At the right of the typing, scribbled in ink, also my work and worthy of admiration, were the initials LTC.

Since I had got an early start and the office of the Homicide Squad on Twentieth Street was less than a mile downtown, it was only a little after nine-thirty when I was admitted to an inside room and took a chair at the end of a crummy old desk. The man in the swivel chair, frowning at papers, had a big round red face, half-hidden gray eyes, and delicate little ears that stayed close to his skull. As I sat down he transferred the frown to me and grunted:

“I’m busy as hell.” His eyes focused three inches below my chin. “What do you think it is, Easter?”

“I know of no law,” I said stiffly, “against a man’s buying a new shirt and tie. Anyhow, I’m in disguise as a detective. Sure you’re busy, and I won’t waste your time. I want to ask a favor, a big favor. Not for me, I’m quite aware that if I were trapped in a burning building you would yell for gasoline to toss on the flames, but on behalf of Nero Wolfe. He wants permission for me to inspect that room at the Waldorf where Cheney Boone was murdered Tuesday evening. Also maybe to take pictures.”

Inspector Cramer stared at me, not at my new tie. “For God’s sake,” he said finally in bitter disgust. “As if this case wasn’t enough of a mess already. All it needed to make it a carnival was Nero Wolfe, and by God here he is.” He worked his jaw, regarding me sourly. “Who’s your client?”

I shook my head. “I have no information about any client. As far as I know it’s just Mr. Wolfe’s scientific curiosity. He’s interested in crime-”

“You heard me, who’s your client?”

“No, sir,” I said regretfully. “Rip me open, remove my heart for the laboratory, and you’ll find inscribed on it-”

“Beat it,” he grated, and dug into his papers.

I stood up. “Certainly, Inspector, I know you’re busy. But Mr. Wolfe would greatly appreciate it if you’ll give me permission to inspect-”

“Nuts.” He didn’t look up. “You don’t need any permission to inspect and you know damn well you don’t.

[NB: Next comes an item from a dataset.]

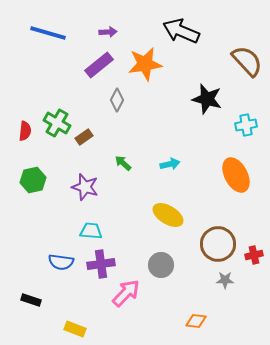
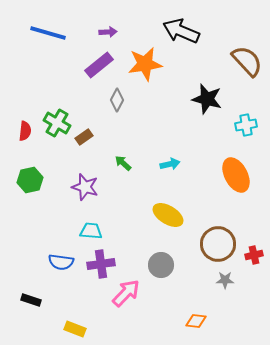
green hexagon: moved 3 px left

We’re all through up there and it’s public premises. If what you’re after is authority, it’s the first time Wolfe ever bothered to ask for authority to do anything he wanted to do, and if I had time I’d try to figure out what the catch is, but I’m too busy. Beat it.”

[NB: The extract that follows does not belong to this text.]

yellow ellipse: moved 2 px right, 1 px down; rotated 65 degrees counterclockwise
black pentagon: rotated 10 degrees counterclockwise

“Gosh,” I said in a discouraged tone, starting for the door. “Suspicious. Always suspicious. What a way to live.”

Chapter 3

IN APPEARANCE, DRESS, and manner, Johnny Darst was about as far as you could get from the average idea of a hotel dick. He might have been taken for a vice-president of a trust company or a golf club steward. In a little room, more a cubbyhole than a room in size, he stood watching me deadpan while I looked over the topography, the angles, and the furniture, which consisted of a small table, a mirror, and a few chairs. Since Johnny was not a sap I didn’t even try to give him the impression that I was doing something abstruse.

“What are you really after?” he asked gently.

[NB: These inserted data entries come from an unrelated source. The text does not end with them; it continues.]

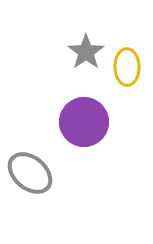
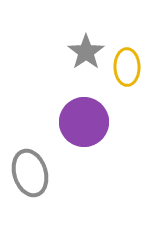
gray ellipse: rotated 33 degrees clockwise
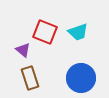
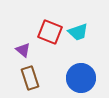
red square: moved 5 px right
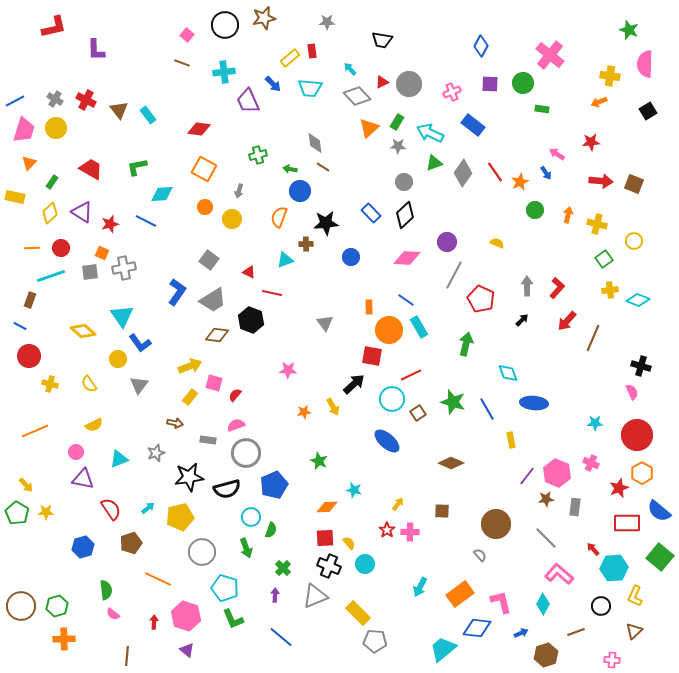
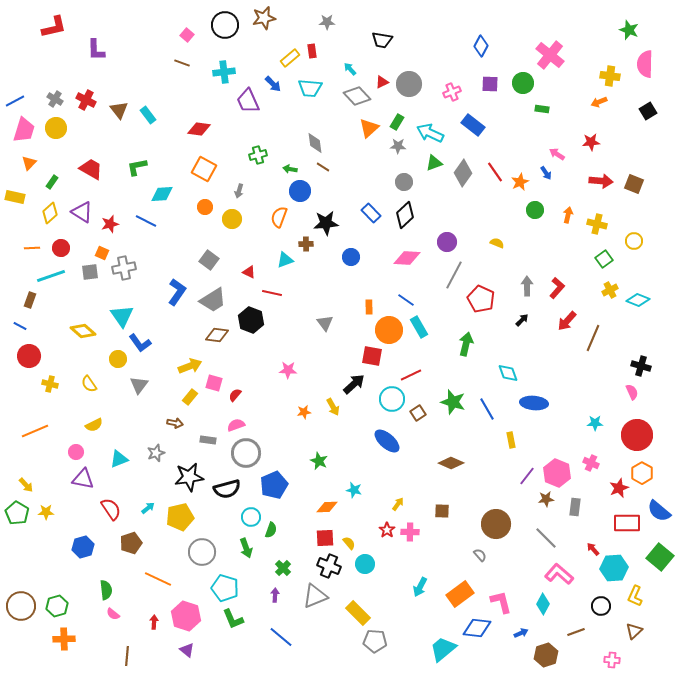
yellow cross at (610, 290): rotated 21 degrees counterclockwise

“Nothing whatever,” I told him. “I work for Nero Wolfe just as you work for the Waldorf, and he sent me here to take a look and here I am. The carpet’s been changed?”

He nodded. “There was a little blood, not much, and the cops took some things.”

“According to the paper there are four of these rooms, two on each side of the stage.”

He nodded again. “Used as dressing rooms and resting rooms for performers. Not that you could call Cheney Boone a performer. He wanted a place to look over his speech and they sent him in here to be alone. The Grand Ballroom of the Waldorf is the best-equipped-”

“Sure,” I said warmly. “You bet it is. They ought to pay you extra. Well, I’m a thousand times obliged.”

“Got all you want?”

“Yep, I guess I’ve solved it.”

“I could show you the exact spot where he was going to stand to deliver his speech if he had still been alive.”

“Thanks a lot, but if I find I need that I’ll come back.”

He went with me down the elevator and to the entrance, both of us understanding that the only private detectives hotels enjoy having around are the ones they hire. At the door he asked casually:

“Who’s Wolfe working for?”

“There is never,” I told him, “any question about that. He is working first, last, and all the time for Wolfe. Come to think of it, so am I. Boy, am I loyal.”

Chapter 4

IT WAS A QUARTER to eleven when I parked the car in Foley Square, entered the United States Court House, and took the elevator.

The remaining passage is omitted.